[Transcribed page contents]
---*---
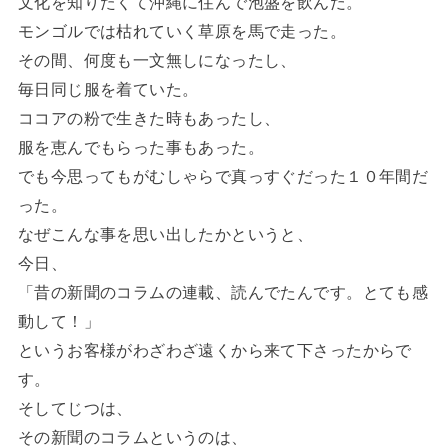
文化を知りたくて沖縄に住んで泡盛を飲んだ。
モンゴルでは枯れていく草原を馬で走った。
その間、何度も一文無しになったし、
毎日同じ服を着ていた。
ココアの粉で生きた時もあったし、
服を恵んでもらった事もあった。
でも今思ってもがむしゃらで真っすぐだった１０年間だ
った。
なぜこんな事を思い出したかというと、
今日、
「昔の新聞のコラムの連載、読んでたんです。とても感
動して！」
というお客様がわざわざ遠くから来て下さったからで
す。
そしてじつは、
その新聞のコラムというのは、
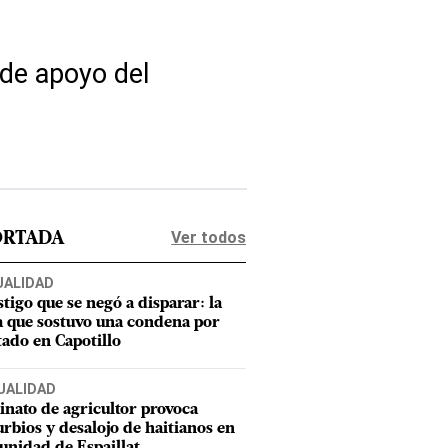
 de apoyo del
Ver todos
ORTADA
UALIDAD
stigo que se negó a disparar: la
a que sostuvo una condena por
tado en Capotillo
UALIDAD
inato de agricultor provoca
urbios y desalojo de haitianos en
nidad de Espaillat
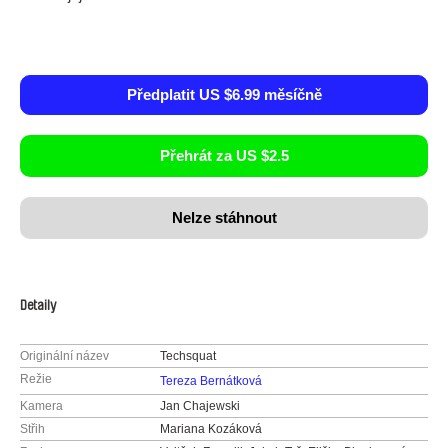
Předplatit US $6.99 měsíčně
Přehrát za US $2.5
Nelze stáhnout
Detaily
Originální název
Techsquat
Režie
Tereza Bernátková
Kamera
Jan Chajewski
Střih
Mariana Kozáková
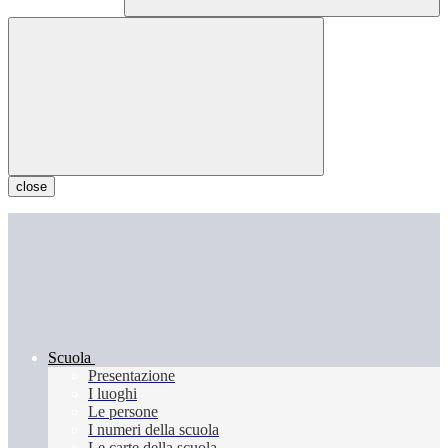
close
Scuola
Presentazione
I luoghi
Le persone
I numeri della scuola
Le carte della scuola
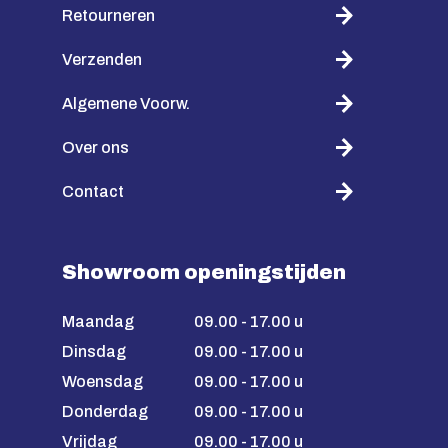
Retourneren
Verzenden
Algemene Voorw.
Over ons
Contact
Showroom openingstijden
Maandag
09.00 - 17.00 u
Dinsdag
09.00 - 17.00 u
Woensdag
09.00 - 17.00 u
Donderdag
09.00 - 17.00 u
Vrijdag
09.00 - 17.00 u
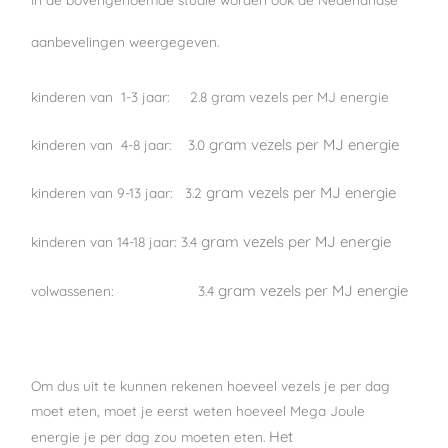
aanbevelingen weergegeven.
kinderen van 1-3 jaar: 2.8 gram vezels per MJ energie
gram vezels per MJ energie
kinderen van 4-8 jaar: 3.0
gram vezels per MJ energie
kinderen van 9-13 jaar: 3.2
gram vezels per MJ energie
kinderen van 14-18 jaar: 3.4
gram vezels per MJ energie
volwassenen: 3.4
Om dus uit te kunnen rekenen hoeveel vezels je per dag
moet eten, moet je eerst weten hoeveel Mega Joule
Het
energie je per dag zou moeten eten.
---*---
**Exercise brief**
Omit the images and transcribe all of the records above word for word.

**Response to this exercise**
文化を知りたくて沖縄に住んで泡盛を飲んだ。
モンゴルでは枯れていく草原を馬で走った。
その間、何度も一文無しになったし、
毎日同じ服を着ていた。
ココアの粉で生きた時もあったし、
服を恵んでもらった事もあった。
でも今思ってもがむしゃらで真っすぐだった１０年間だ
った。
なぜこんな事を思い出したかというと、
今日、
「昔の新聞のコラムの連載、読んでたんです。とても感
動して！」
というお客様がわざわざ遠くから来て下さったからで
す。
そしてじつは、
その新聞のコラムというのは、
 de apoyo del
Ver todos
ORTADA
UALIDAD
stigo que se negó a disparar: la
a que sostuvo una condena por
tado en Capotillo
UALIDAD
inato de agricultor provoca
urbios y desalojo de haitianos en
nidad de Espaillat
Předplatit US $6.99 měsíčně
Přehrát za US $2.5
Nelze stáhnout
Detaily
Originální název
Techsquat
Režie
Tereza Bernátková
Kamera
Jan Chajewski
Střih
Mariana Kozáková
close
Scuola
Presentazione
I luoghi
Le persone
I numeri della scuola
Le carte della scuola
Retourneren
Verzenden
Algemene Voorw.
Over ons
Contact
Showroom openingstijden
Maandag
09.00 - 17.00 u
Dinsdag
09.00 - 17.00 u
Woensdag
09.00 - 17.00 u
Donderdag
09.00 - 17.00 u
Vrijdag
09.00 - 17.00 u
aanbevelingen weergegeven.
kinderen van 1-3 jaar: 2.8 gram vezels per MJ energie
gram vezels per MJ energie
kinderen van 4-8 jaar: 3.0
gram vezels per MJ energie
kinderen van 9-13 jaar: 3.2
gram vezels per MJ energie
kinderen van 14-18 jaar: 3.4
gram vezels per MJ energie
volwassenen: 3.4
Om dus uit te kunnen rekenen hoeveel vezels je per dag
moet eten, moet je eerst weten hoeveel Mega Joule
Het
energie je per dag zou moeten eten.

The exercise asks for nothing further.